In December 2021, after Sheikh Tahnoun bin Zayed Al Nahyan, UAE national security advisor, visited Iranian President Ebrahim Raisi in Tehran, the efforts of UAE officials appeared as a continuation of the UAE’s foreign policy to build bridges and manage the political divergences that will contribute to the regional prosperity and stability. By keeping diplomatic ties with Israel and Iran, the UAE seeks its economic interests in the Red Sea and Strait of Hormuz while allowing Israel “a foothold in the region” that will likely disturb the Iranian side.

As illustrated by MBS’s visits to five GCC states before the 42nd GCC Summit on December 14, 2021, Saudi Arabia did not fall behind the UAE’s diplomatic maneuvers.

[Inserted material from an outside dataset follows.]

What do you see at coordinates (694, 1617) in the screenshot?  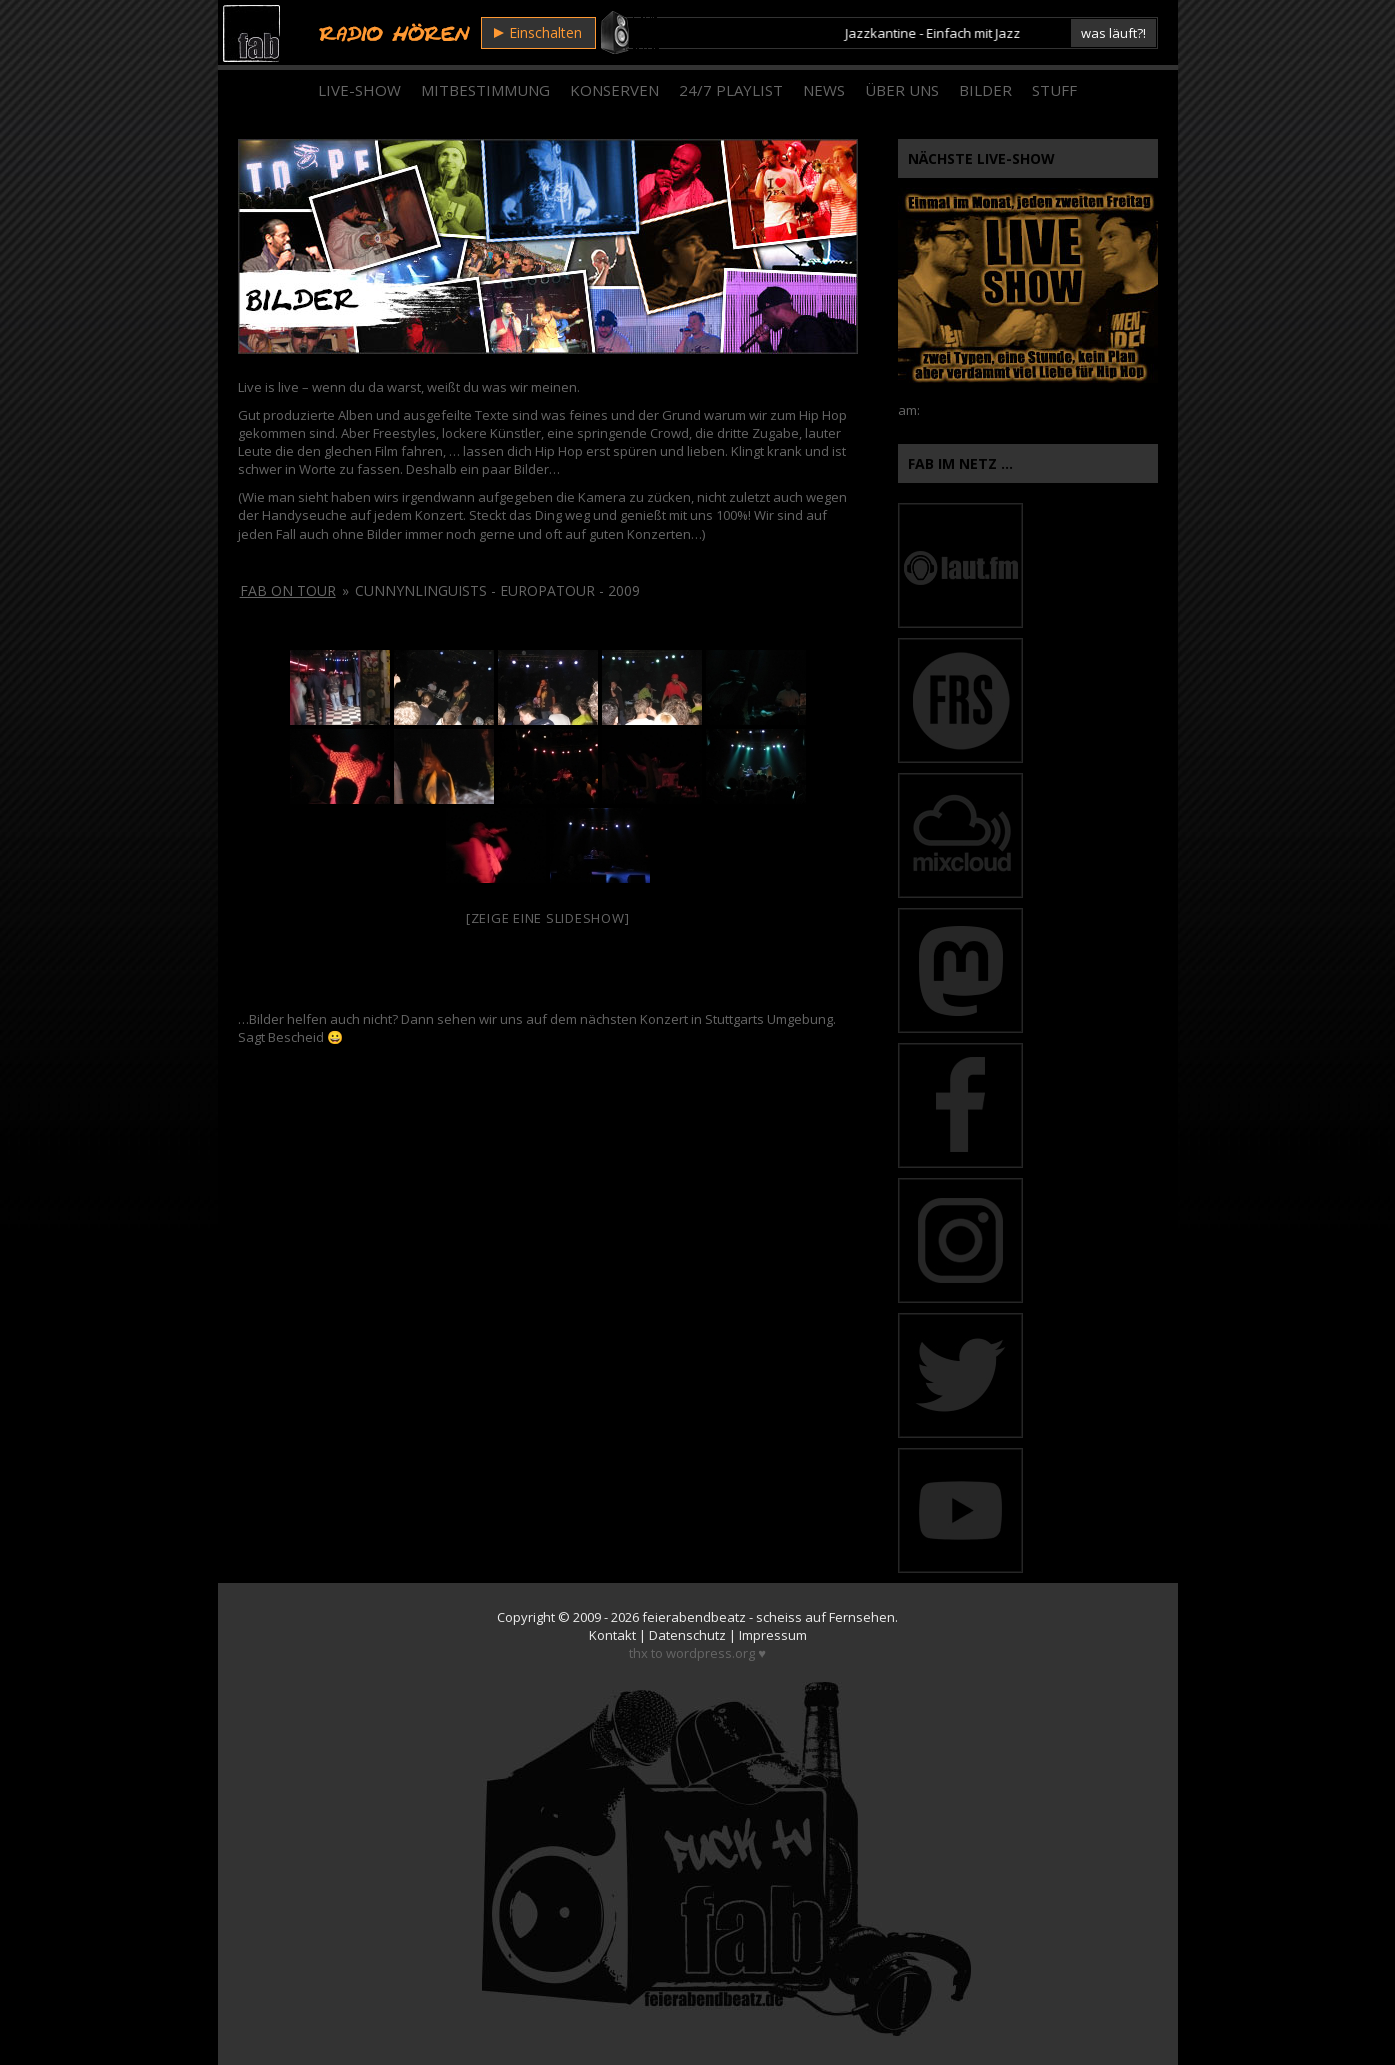 I see `feierabendbeatz` at bounding box center [694, 1617].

Saudi decision-makers are aware that their rhetoric of “distinctiveness” within the Muslim world and their hegemonic claims over solving regional disputes no longer match the realities on the ground. Saudi Arabia and the UAE seem to accept the emerging Gulf politics shaped around diplomatic rivalries built on peaceful conflict resolution and international legitimacy. Remarkably, the UAE prefers to sweep its disputes under the carpet and to act according to the principle of “good neighborliness.”

However, the political schisms and cooperation in this new neighborhood will be continuously redefined as the future stability of the Gulf states requires ongoing compromises on their clashing political, security, and economic interests.

Hazal Muslu El Berni obtained her PhD in International Relations, from Kadir Has University. She is interested in Gulf security and politics, critical security, and Saudi foreign policy. She’s based in Paris.